The Office was established by legislation as an independent office within the SEC to advance the interests of small business and their investors. As always, the Report provides a wealth of data on small business capital formation in the United States—extending from small and emerging companies, to later-stage businesses, to the IPO market, to smaller public companies.
Companies continue to increase their reliance on exempt offerings. In the period from July 1, 2023, to June 30, 2024, companies (excluding pooled funds) raised $949 billion in reliance on exempt offerings (including Rule 144A and Reg S offerings), compared to $28 billion in IPOs and $1.2 trillion in other SEC-registered offerings. As among exempt offering formats, not surprisingly, Rule 506(b) offerings remain quite significant with $170 billion raised in these transactions compared to only $1.5 billion in Rule 506(c) offerings. Pooled funds raised another $1.7 trillion in Rule 506(b) offerings. Offerings by pooled funds account for almost 90% of the amounts raised under Regulation D but only approximately 45% of the offerings.
The Report notes that the volume of IPOs remains down from the 2021 highs but trended up during the first half of 2024. Technology and manufacturing companies account for the largest amounts raised in IPOs. The number of VC-backed IPOs remains down quite significantly.
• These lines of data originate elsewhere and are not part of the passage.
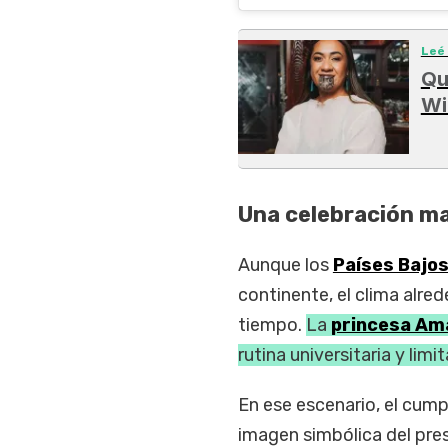
Leé
Qu
Wi
Una celebración ma
Aunque los
Países Bajo
continente, el clima alre
tiempo.
La
princesa Ama
rutina universitaria y li
En ese escenario, el cu
imagen simbólica del pre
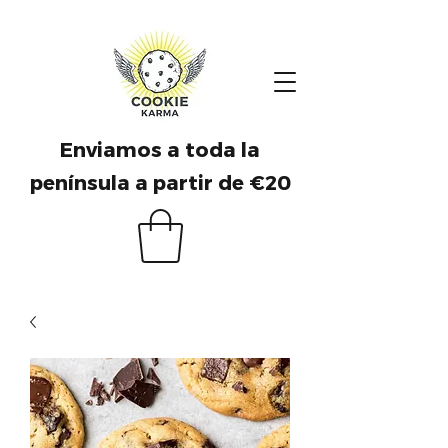
Enviamos a toda la
península a partir de €20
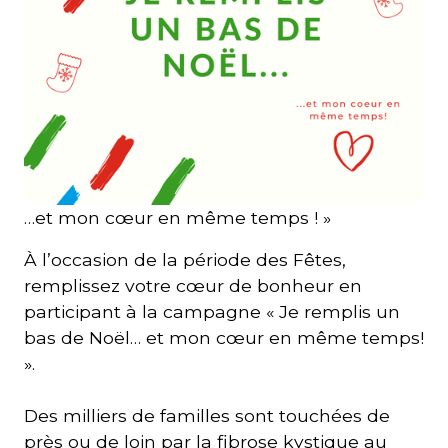
Courriel
*
Lien
avec
la
FK
*
…et mon cœur en même temps ! »
À l’occasion de la période des Fêtes,
remplissez votre cœur de bonheur en
participant à la campagne « Je remplis un
M'inscrire
bas de Noël… et mon cœur en même temps!
».
Des milliers de familles sont touchées de
près ou de loin par la fibrose kystique au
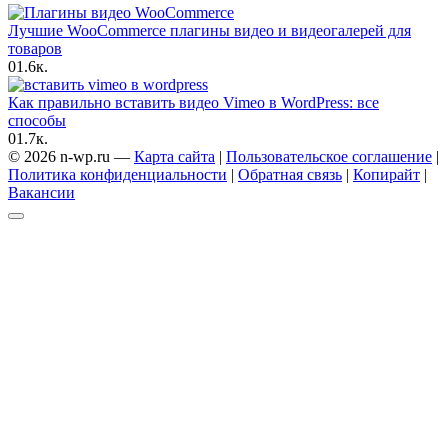
Лучшие WooCommerce плагины видео и видеогалерей для
товаров
0
1.6к.
Как правильно вставить видео Vimeo в WordPress: все
способы
0
1.7к.
© 2026 n-wp.ru —
Карта сайта
|
Пользовательское соглашение
|
Политика конфиденциальности
|
Обратная связь
|
Копирайт
|
Вакансии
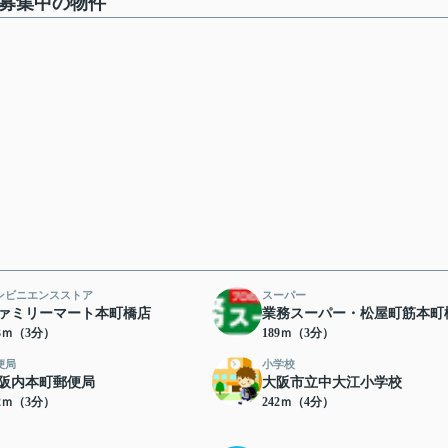
産で募集中の物件
ンビニエンスストア
スーパー
ァミリーマート本町橋店
業務スーパー・松屋町筋本町
73ｍ（3分）
189ｍ（3分）
便局
小学校
阪内本町郵便局
大阪市立中大江小学校
92ｍ（3分）
242ｍ（4分）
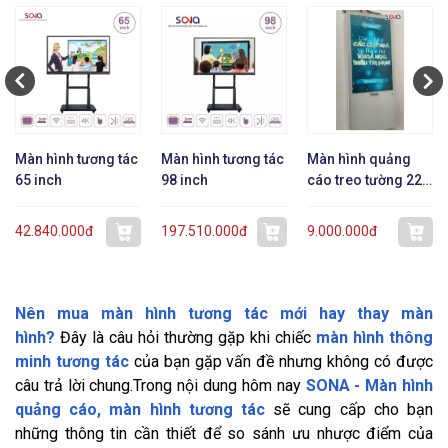
Màn hình tương tác
Màn hình tương tác
Màn hình quảng
65 inch
98 inch
cáo treo tường 22
inch dạng mỏng
42.840.000đ
197.510.000đ
9.000.000đ
Nên mua màn hình tương tác mới hay thay màn
hình?
Đây là câu hỏi thường gặp khi chiếc
màn hình thông
minh tương tác
của bạn gặp vấn đề nhưng không có được
câu trả lời chung.Trong nội dung hôm nay
SONA - Màn hình
quảng cáo, màn hình tương tác
sẽ cung cấp cho bạn
những thông tin cần thiết để so sánh ưu nhược điểm của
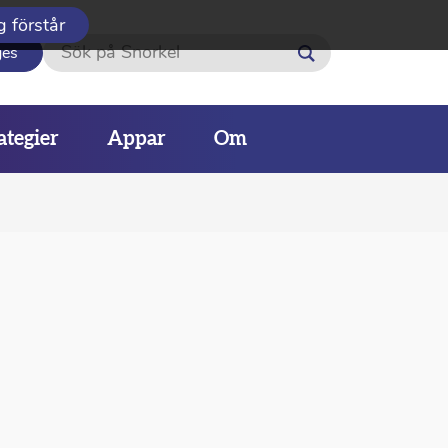
g förstår
Sök
ges
ategier
Appar
Om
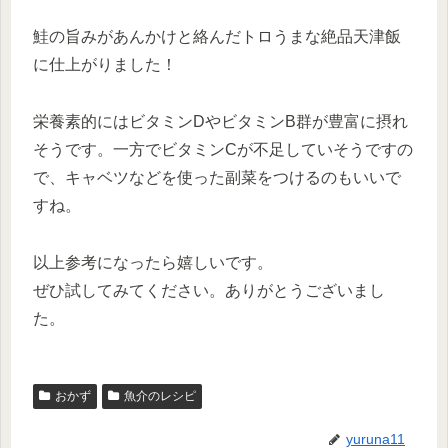
鮭の旨みがあんかけと絡んだトロうまな絶品天津飯
に仕上がりました！
栄養素的にはビタミンDやビタミンB群が豊富に摂れ
そうです。一方でビタミンCが不足していそうですの
で、キャベツなどを使った副菜をつけるのもいいで
すね。
以上参考になったら嬉しいです。
ぜひ試してみてください。ありがとうございまし
た。
おかず
魚介のレシピ
yuruna11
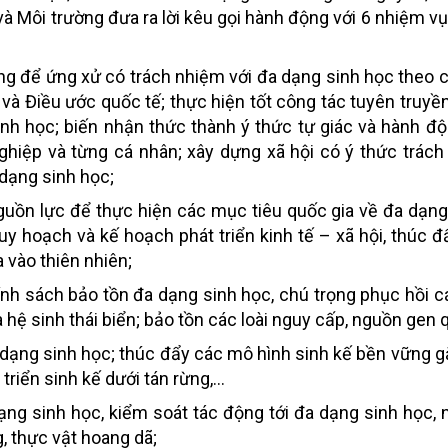
 Môi trường đưa ra lời kêu gọi hành động với 6 nhiệm vụ,
ộng để ứng xử có trách nhiệm với đa dạng sinh học theo 
và Điều ước quốc tế; thực hiện tốt công tác tuyên truyền
h học; biến nhận thức thành ý thức tự giác và hành độ
ghiệp và từng cá nhân; xây dựng xã hội có ý thức trách 
 dạng sinh học;
 nguồn lực để thực hiện các mục tiêu quốc gia về đa dạng
y hoạch và kế hoạch phát triển kinh tế – xã hội, thúc 
a vào thiên nhiên;
chính sách bảo tồn đa dạng sinh học, chú trọng phục hồi c
và hệ sinh thái biển; bảo tồn các loài nguy cấp, nguồn gen 
a dạng sinh học; thúc đẩy các mô hình sinh kế bền vững g
 triển sinh kế dưới tán rừng,…
dạng sinh học, kiểm soát tác động tới đa dạng sinh học,
g, thực vật hoang dã;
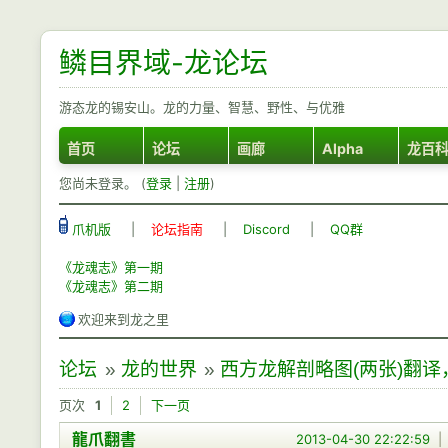
鳞目界域-龙论坛
游态龙的锡安山。龙的力量、智慧、野性、与优雅
首页
论坛
画廊
Alpha
龙百
您尚未登录。 (
登录
|
注册
)
爪机版
|
论坛指南
|
Discord
|
QQ群
《龙魂志》第一期
《龙魂志》第二期
欢迎来到龙之里
论坛
»
龙的世界
»
西方龙解剖略图(两张)翻译
页次
1
2
下一页
龍爪翻書
2013-04-30 22:22:59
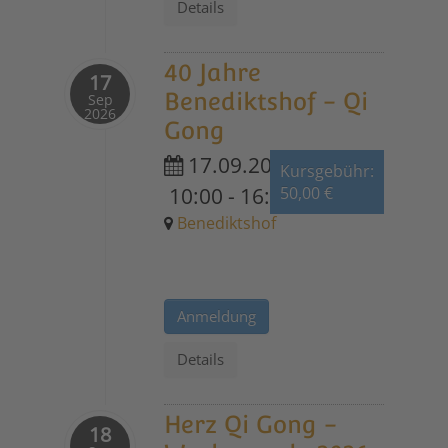
Details
40 Jahre
17
Benediktshof - Qi
Sep
2026
Gong
17.09.2026
Kursgebühr:
10:00
-
16:30
50,00 €
Benediktshof
Anmeldung
Details
Herz Qi Gong -
18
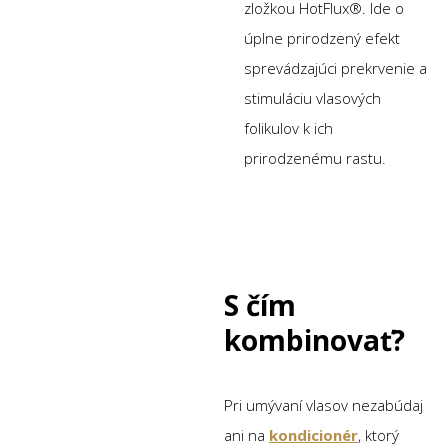
zložkou HotFlux®. Ide o
úplne prirodzený efekt
sprevádzajúci prekrvenie a
stimuláciu vlasových
folikulov k ich
prirodzenému rastu.
S čím
kombinovať?
Pri umývaní vlasov nezabúdaj
ani na
kondicionér
, ktorý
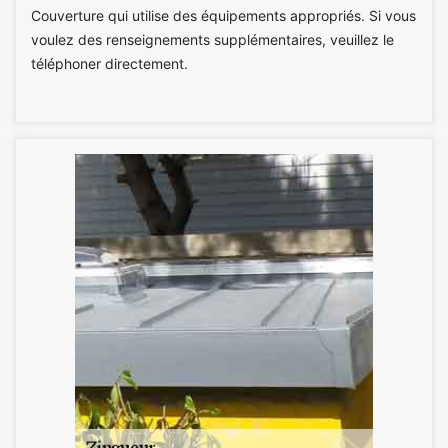
Couverture qui utilise des équipements appropriés. Si vous
voulez des renseignements supplémentaires, veuillez le
téléphoner directement.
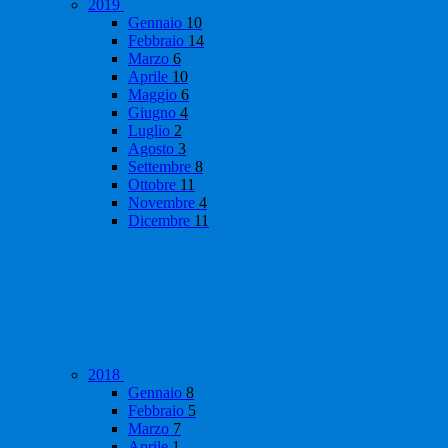
2019
Gennaio
10
Febbraio
14
Marzo
6
Aprile
10
Maggio
6
Giugno
4
Luglio
2
Agosto
3
Settembre
8
Ottobre
11
Novembre
4
Dicembre
11
2018
Gennaio
8
Febbraio
5
Marzo
7
Aprile
1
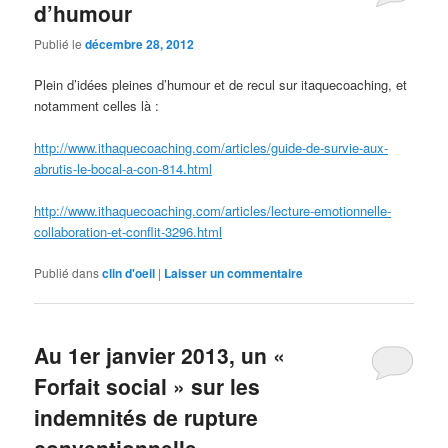
d’humour
Publié le
décembre 28, 2012
Plein d’idées pleines d’humour et de recul sur itaquecoaching, et
notamment celles là :
http://www.ithaquecoaching.com/articles/guide-de-survie-aux-
abrutis-le-bocal-a-con-814.html
http://www.ithaquecoaching.com/articles/lecture-emotionnelle-
collaboration-et-conflit-3296.html
Publié dans
clin d'oeil
|
Laisser un commentaire
Au 1er janvier 2013, un «
Forfait social » sur les
indemnités de rupture
conventionnelle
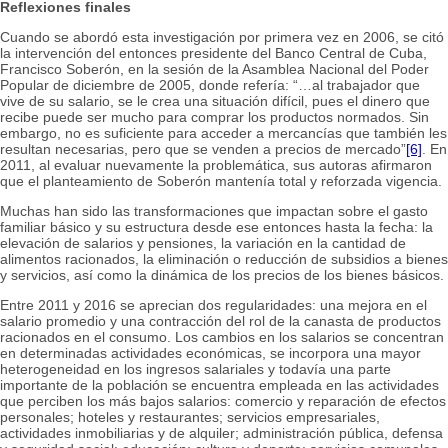
Reflexiones finales
Cuando se abordó esta investigación por primera vez en 2006, se citó
la intervención del entonces presidente del Banco Central de Cuba,
Francisco Soberón, en la sesión de la Asamblea Nacional del Poder
Popular de diciembre de 2005, donde refería: “…al trabajador que
vive de su salario, se le crea una situación difícil, pues el dinero que
recibe puede ser mucho para comprar los productos normados. Sin
embargo, no es suficiente para acceder a mercancías que también les
resultan necesarias, pero que se venden a precios de mercado”
[6]
. En
2011, al evaluar nuevamente la problemática, sus autoras afirmaron
que el planteamiento de Soberón mantenía total y reforzada vigencia.
Muchas han sido las transformaciones que impactan sobre el gasto
familiar básico y su estructura desde ese entonces hasta la fecha: la
elevación de salarios y pensiones, la variación en la cantidad de
alimentos racionados, la eliminación o reducción de subsidios a bienes
y servicios, así como la dinámica de los precios de los bienes básicos.
Entre 2011 y 2016 se aprecian dos regularidades: una mejora en el
salario promedio y una contracción del rol de la canasta de productos
racionados en el consumo. Los cambios en los salarios se concentran
en determinadas actividades económicas, se incorpora una mayor
heterogeneidad en los ingresos salariales y todavía una parte
importante de la población se encuentra empleada en las actividades
que perciben los más bajos salarios: comercio y reparación de efectos
personales; hoteles y restaurantes; servicios empresariales,
actividades inmobiliarias y de alquiler; administración pública, defensa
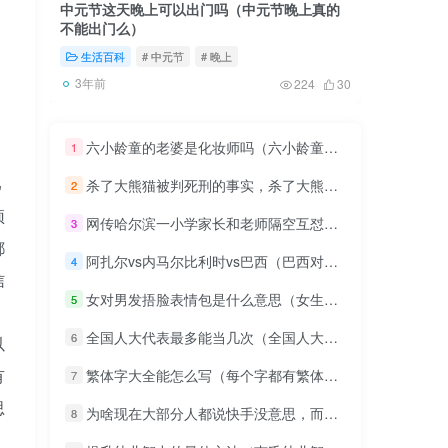
中元节这天晚上可以出门吗（中元节晚上真的
冬天参加
不能出门么）
穿什么衣
生活百科
# 中元节
# 晚上
值得一
3年前
3年前
224
30
六小龄童的老婆是化妆师吗（六小龄童猴嫂扮演者）
1
己
杀了大熊猫被判死刑的事实，杀了大熊猫会被判死刑吗
2
顶
网传哈尔滨一小学家长和老师隔空互怼，涉事老师疑有收礼、冷暴力行为，南岗教育局：已成立调查组,你怎么看？
3
都
阿扎尔vs内马尔比利时vs巴西（巴西对比利时阿扎尔内马尔）
4
信
女对男发捂脸表情包是什么意思（女生发表情包捂脸是什么意思）
5
全国人大代表最多能当几次（全国人大代表有啥规定）
6
以
有
繁体字大全能怎么写（每个字都有繁体字怎么写）
7
思
为啥现在大部分人都说快手没意思，而且是一个下九流软件？
8
，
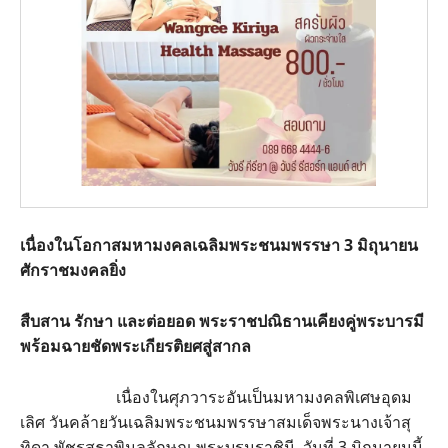
เนื่องในโอกาสมหามงคลเฉลิมพระชนมพรรษา 3 มิถุนายน
ศักราชมงคลยิ่ง
สืบสาน รักษา และต่อยอด พระราชปณิธานเคียงคู่พระบารมี
พร้อมฉายชัดพระเกียรติยศสู่สากล
เนื่องในศุภวาระอันเป็นมหามงคลพิเศษอุดม
เลิศ วันคล้ายวันเฉลิมพระชนมพรรษาสมเด็จพระนางเจ้าสุ
ทิดา พัชรสุธาพิมลลักษณ พระบรมราชินี วันที่ 3 มิถุนายนนี้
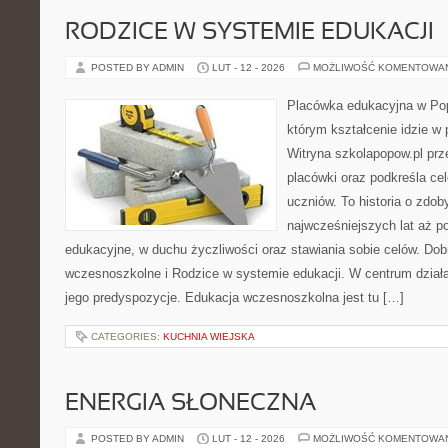
RODZICE W SYSTEMIE EDUKACJI
POSTED BY ADMIN
LUT - 12 - 2026
MOŻLIWOŚĆ KOMENTOWA
Placówka edukacyjna w Pop
którym kształcenie idzie w
Witryna szkolapopow.pl prz
placówki oraz podkreśla c
uczniów. To historia o zdo
najwcześniejszych lat aż p
edukacyjne, w duchu życzliwości oraz stawiania sobie celów. Dob
wczesnoszkolne i Rodzice w systemie edukacji. W centrum działa
jego predyspozycje. Edukacja wczesnoszkolna jest tu […]
CATEGORIES:
KUCHNIA WIEJSKA
ENERGIA SŁONECZNA
POSTED BY ADMIN
LUT - 12 - 2026
MOŻLIWOŚĆ KOMENTOWA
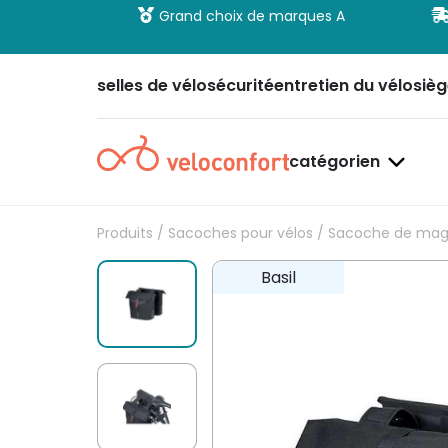
 et sécurisé
Grand choix de marques A
selles de vélo
sécurité
entretien du vélo
sièg
catégorien
Produits
/
Sacoches pour vélos
/
Sacoche de mag
Basil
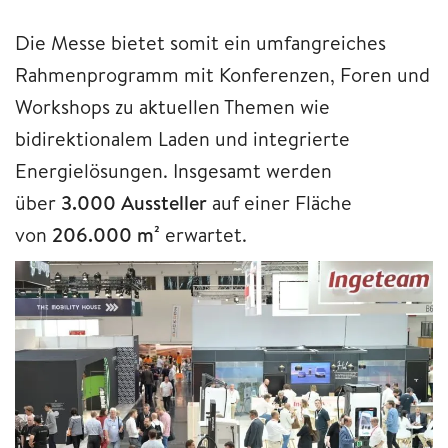
Die Messe bietet somit ein umfangreiches
Rahmenprogramm mit Konferenzen, Foren und
Workshops zu aktuellen Themen wie
bidirektionalem Laden und integrierte
Energielösungen. Insgesamt werden
über
3.000 Aussteller
auf einer Fläche
von
206.000 m²
erwartet.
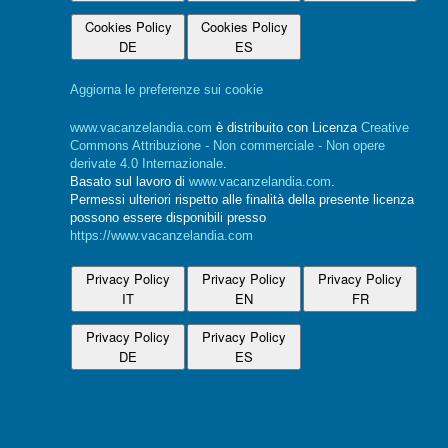
Cookies Policy
Cookies Policy
DE
ES
Aggiorna le preferenze sui cookie
www.vacanzelandia.com
è distribuito con Licenza
Creative
Commons Attribuzione - Non commerciale - Non opere
derivate 4.0 Internazionale
.
Basato sul lavoro di
www.vacanzelandia.com
.
Permessi ulteriori rispetto alle finalità della presente licenza
possono essere disponibili presso
https://www.vacanzelandia.com
Privacy Policy
Privacy Policy
Privacy Policy
IT
EN
FR
Privacy Policy
Privacy Policy
DE
ES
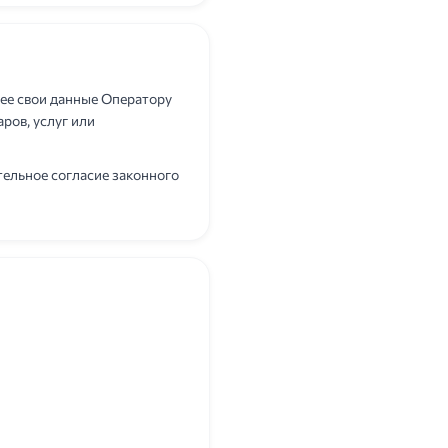
ее свои данные Оператору
ров, услуг или
тельное согласие законного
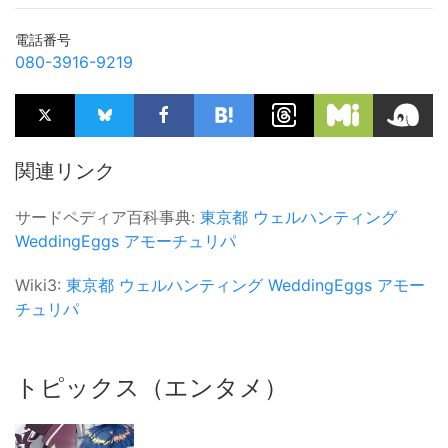
電話番号
080-3916-9219
関連リンク
サードペディア百科事典:
東京都
ウェルハンティング
WeddingEggs
アモーチュリパ
Wiki3:
東京都
ウェルハンティング
WeddingEggs
アモー
チュリパ
トピックス（エンタメ）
Since 2022, IPOs by small companies have accounted for 40% of the number of IPOs but only 4% of IPO deal value.
The Report provides additional insights regarding the decline in smaller public companies. For example, if one considers the overall decline in the number of U.S. public companies, the decline in the number of small exchange-listed companies is largely responsible for this trend. The Report attributes the “listing gap” to M&A activity and regulatory costs. Small public companies struggle following their IPOs. The Report notes the number of smaller companies that face issues relating to securities exchange non-compliance and that undertake reverse stock splits and that ultimately face delisting.
If ever there was a compelling basis for providing additional accommodations for smaller public companies, the analysis in the Report regarding the costs associated with being public and the impediments facing smaller public companies provides one. Perhaps a new SEC might consider this food for thought.